## What is expected:
Output the entries that follow character for character. Leave every image out.

⁂

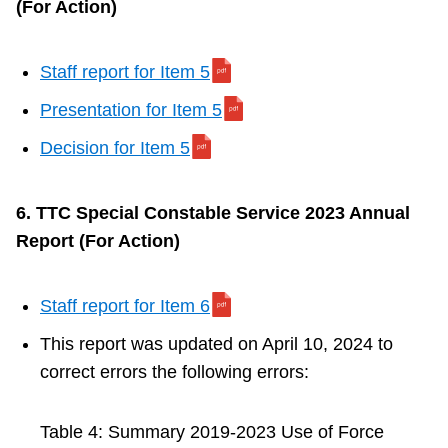
(For Action)
Staff report for Item 5
Presentation for Item 5
Decision for Item 5
6. TTC Special Constable Service 2023 Annual
Report (For Action)
Staff report for Item 6
This report was updated on April 10, 2024 to
correct errors the following errors:
Table 4: Summary 2019-2023 Use of Force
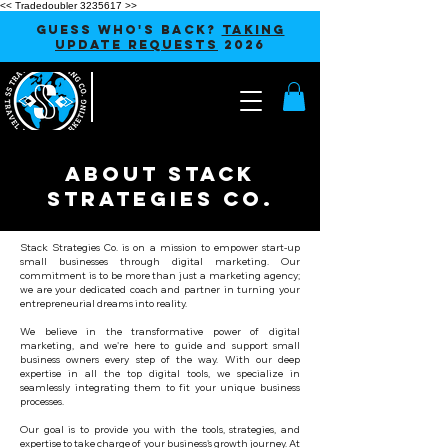
<< Tradedoubler 3235617 >>
GUESS WHO'S BACK?
TAKING
UPDATE REQUESTS
2026
About Stack
Strategies Co.
Stack Strategies Co. is on a mission to empower start-up
small businesses through digital marketing. Our
commitment is to be more than just a marketing agency;
we are your dedicated coach and partner in turning your
entrepreneurial dreams into reality.
We believe in the transformative power of digital
marketing, and we're here to guide and support small
business owners every step of the way. With our deep
expertise in all the top digital tools, we specialize in
seamlessly integrating them to fit your unique business
processes.
Our goal is to provide you with the tools, strategies, and
expertise to take charge of your business's growth journey. At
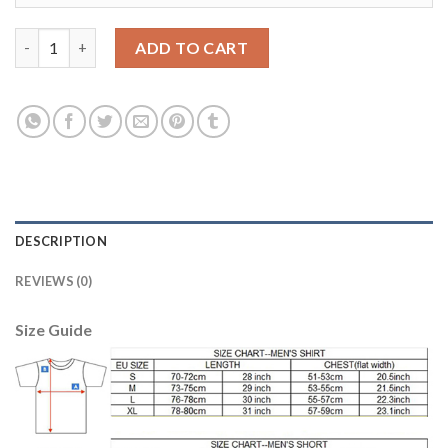
Egypt #7 A.Fathi Red Home Soccer Country Jersey quantity
ADD TO CART
DESCRIPTION
REVIEWS (0)
Size Guide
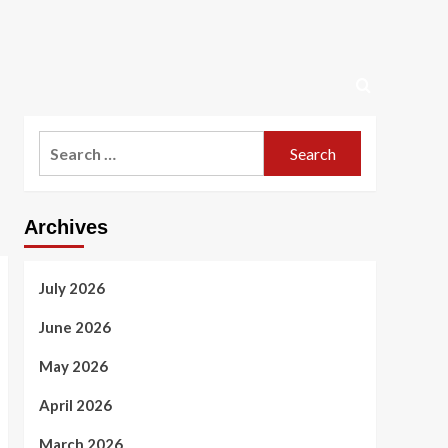
Search
for:
Archives
July 2026
June 2026
May 2026
April 2026
March 2026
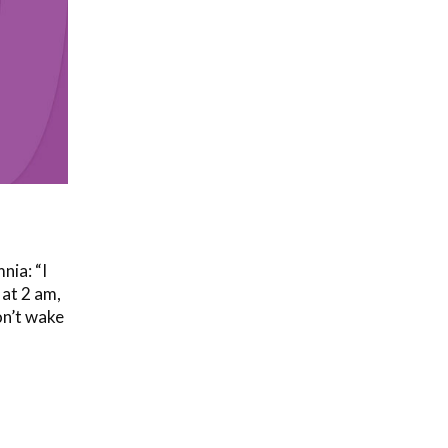
nia: “I
 at 2 am,
on’t wake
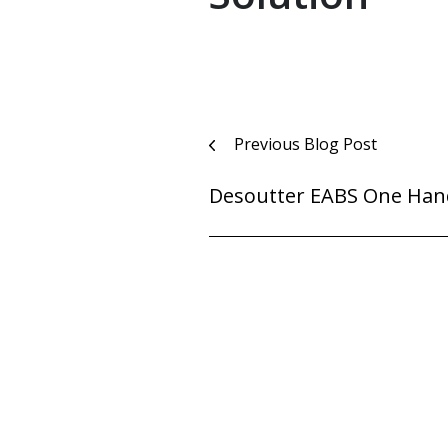
Post
Previous Blog Post
navigation
Desoutter EABS One Han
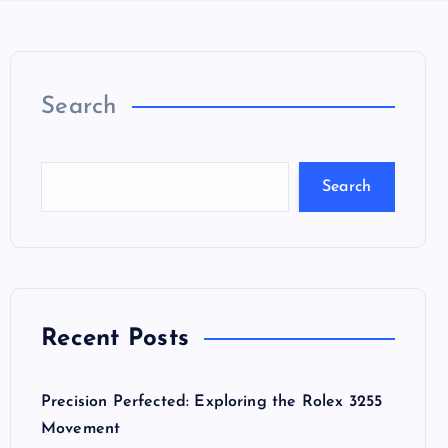
Search
Search
Recent Posts
Precision Perfected: Exploring the Rolex 3255
Movement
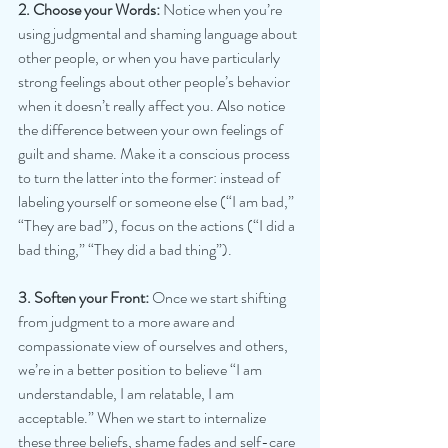
2. Choose your Words:
 Notice when you’re 
using judgmental and shaming language about 
other people, or when you have particularly 
strong feelings about other people’s behavior 
when it doesn’t really affect you. Also notice 
the difference between your own feelings of 
guilt and shame. Make it a conscious process 
to turn the latter into the former: instead of 
labeling yourself or someone else (“I am bad,” 
“They are bad”), focus on the actions (“I did a 
bad thing,” “They did a bad thing”).
3. Soften your Front: 
Once we start shifting 
from judgment to a more aware and 
compassionate view of ourselves and others, 
we’re in a better position to believe “I am 
understandable, I am relatable, I am 
acceptable.” When we start to internalize 
these three beliefs, shame fades and self-care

⁂

## Answer for the task:
(For Action)
Staff report for Item 5
Presentation for Item 5
Decision for Item 5
6. TTC Special Constable Service 2023 Annual
Report (For Action)
Staff report for Item 6
This report was updated on April 10, 2024 to
correct errors the following errors:
Table 4: Summary 2019-2023 Use of Force
<< Tradedoubler 3235617 >>
GUESS WHO'S BACK?
TAKING
UPDATE REQUESTS
2026
About Stack
Strategies Co.
Stack Strategies Co. is on a mission to empower start-up
small businesses through digital marketing. Our
commitment is to be more than just a marketing agency;
we are your dedicated coach and partner in turning your
entrepreneurial dreams into reality.
We believe in the transformative power of digital
marketing, and we're here to guide and support small
business owners every step of the way. With our deep
expertise in all the top digital tools, we specialize in
seamlessly integrating them to fit your unique business
processes.
Our goal is to provide you with the tools, strategies, and
expertise to take charge of your business's growth journey. At
Egypt #7 A.Fathi Red Home Soccer Country Jersey quantity
ADD TO CART
DESCRIPTION
REVIEWS (0)
Size Guide
Search
for:
Archives
July 2026
June 2026
May 2026
April 2026
March 2026
nia: “I
 at 2 am,
on’t wake
Post
Previous Blog Post
navigation
Desoutter EABS One Han
Search
Search
Recent Posts
Precision Perfected: Exploring the Rolex 3255
Movement
2. Choose your Words:
 Notice when you’re 
using judgmental and shaming language about 
other people, or when you have particularly 
strong feelings about other people’s behavior 
when it doesn’t really affect you. Also notice 
the difference between your own feelings of 
guilt and shame. Make it a conscious process 
to turn the latter into the former: instead of 
labeling yourself or someone else (“I am bad,” 
“They are bad”), focus on the actions (“I did a 
bad thing,” “They did a bad thing”).
3. Soften your Front: 
Once we start shifting 
from judgment to a more aware and 
compassionate view of ourselves and others, 
we’re in a better position to believe “I am 
understandable, I am relatable, I am 
acceptable.” When we start to internalize 
these three beliefs, shame fades and self-care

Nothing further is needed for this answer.